Ma veniamo ai fatti. Davvero nei primi tempi della Chiesa l’Eucaristia si riceveva nella mano? E’ falso.  

Ci sono testimonianze certe che attestano come sin dall’inizio era diffusa la consuetudine di deporre le sacre Specie sulle labbra dei comunicandi e anche della proibizione ai laici di toccare l’Eucaristia con le mani. Solo in caso di necessità e in tempo di persecuzione, assicura per esempio san Basilio, si poteva derogare da questa norma e quindi era concesso anche ai laici di comunicarsi con le proprie mani.

Papa Sisto I fu sesto successore di Pietro e settimo papa, dal 115 al 125. Questi, per impedire gli abusi che già a quei tempi si verificavano, proibì ai laici di toccare i vasi sacri, per cui è ampiamente fondato supporre che vietasse agli stessi di toccare le Sacre Specie eucaristiche: “Statutum est ut sacra vasa non aliis quam a sacratis Dominoque dicatis contrctentur hominibus”.

Sant'Eutichiano, papa dal 275 al 283, affinché non toccassero l’Eucaristia con le mani, proibì ai laici di portare le sacre Specie agli ammalati: “Nessuno osi consegnare la comunione a un laico o ad una donna per portarla ad un infermo.”
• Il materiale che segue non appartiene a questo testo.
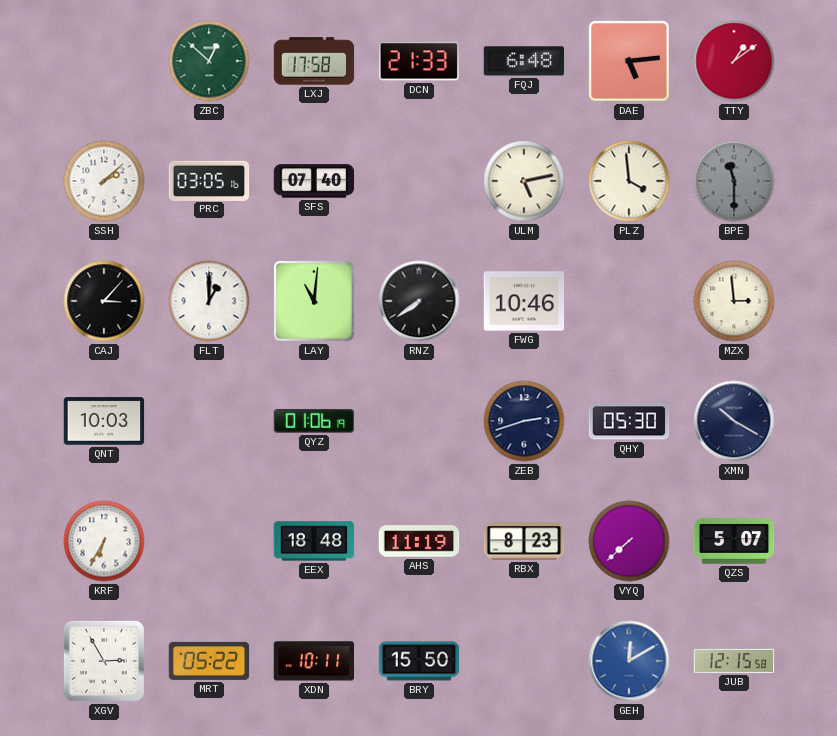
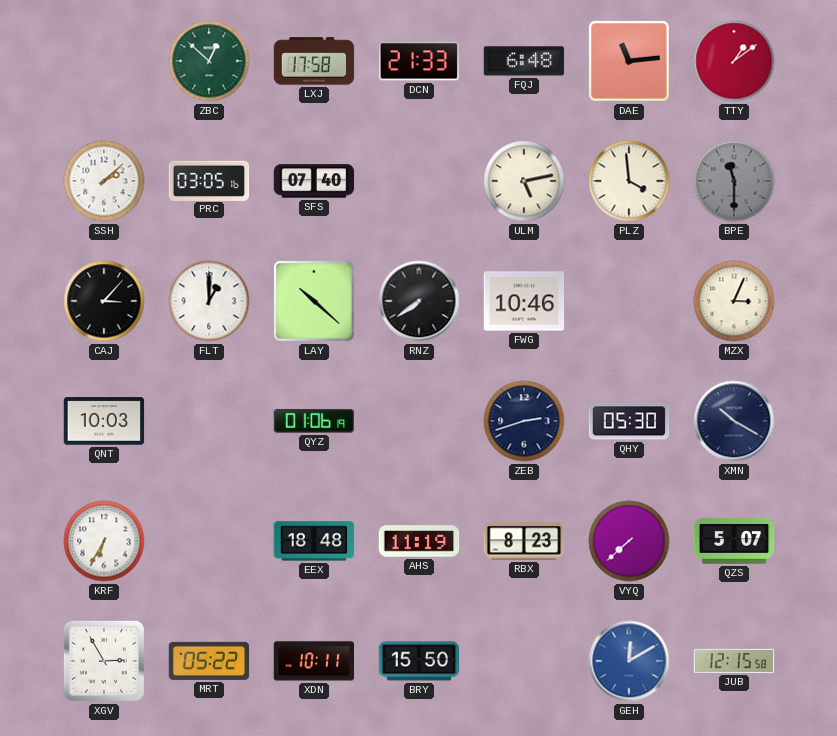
DAE: 5:14 -> 11:14
LAY: 11:01 -> 10:22
MZX: 2:59 -> 3:04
Il Concilio di Saragozza, nel 380, emanò la scomunica contro coloro che si fossero permessi di trattare la santissima Eucaristia come in tempo di persecuzione, tempo nel quale –come abbiamo già detto- anche i laici potevano trovarsi nella necessità di toccarla con le proprie mani.
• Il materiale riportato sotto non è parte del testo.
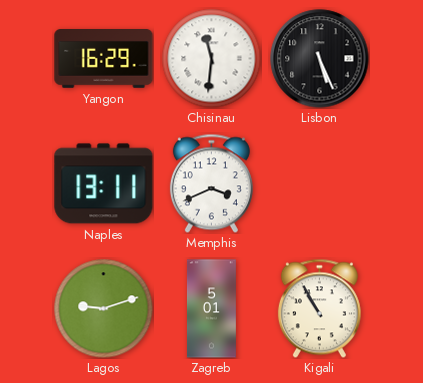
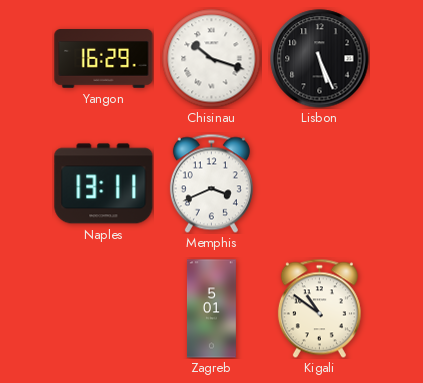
Chisinau: 11:31 -> 10:18
Lagos: 9:12 -> none
Kigali: 10:55 -> 10:51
Sant’Innocenzo I, dal 404, impose il rito della Comunione solo sulla lingua.

Papa Sant'Innocenzo I (401-417), nel 416, nella Lettera a Decenzio, Vescovo di Gubbio, che gli chiedeva direttive riguardo alla liturgia romana che intendeva adottare, rispose affermando per tutti l’obbligo di rispettare al riguardo la Tradizione della Chiesa di Roma, perché essa discende dallo stesso Pietro, primo Papa. Ebbene, lo stesso Sant’Innocenzo –come abbiamo detto prima- dal 404 aveva imposto il rito della Comunione solo sulla lingua. 
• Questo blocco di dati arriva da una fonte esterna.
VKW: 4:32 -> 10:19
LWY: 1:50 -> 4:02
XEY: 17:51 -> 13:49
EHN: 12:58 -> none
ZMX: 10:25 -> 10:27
San Leone Magno (440-461) scrisse nel Sermo V, De jeunio, decimi mensi: “Hoc ore sumitur”, ovvero: “Questo Cibo si riceve con la bocca.”

San Gregorio Magno narra che sant’Agapito, papa dal 535 al 536, durante i pochi mesi del suo pontificato, recatosi a Costantinopoli, guarì un sordomuto all’atto in cui “gli metteva in bocca il Corpo del Signore”, dunque l’Eucaristia si dava direttamente in bocca.

Il Concilio di Rouen, verso il 650, proibì al ministro dell’Eucaristia di deporre le sacre Specie sulla mano del comunicando laico: “(Il sacerdote) badi a comunicarli (i fedeli) di propria mano, non ponga l’Eucaristia in mano a nessun laico o donna, ma la deponga solo sulle labbra con queste parole: ‘Il Corpo e il Sangue del Signore, ti giovi in remissione dei peccati e per la vita eterna. Se qualcuno trasgredirà queste norme, sia rimosso dall’altare, perché disprezza Dio Onnipotente e per quanto sta in lui lo disonora.”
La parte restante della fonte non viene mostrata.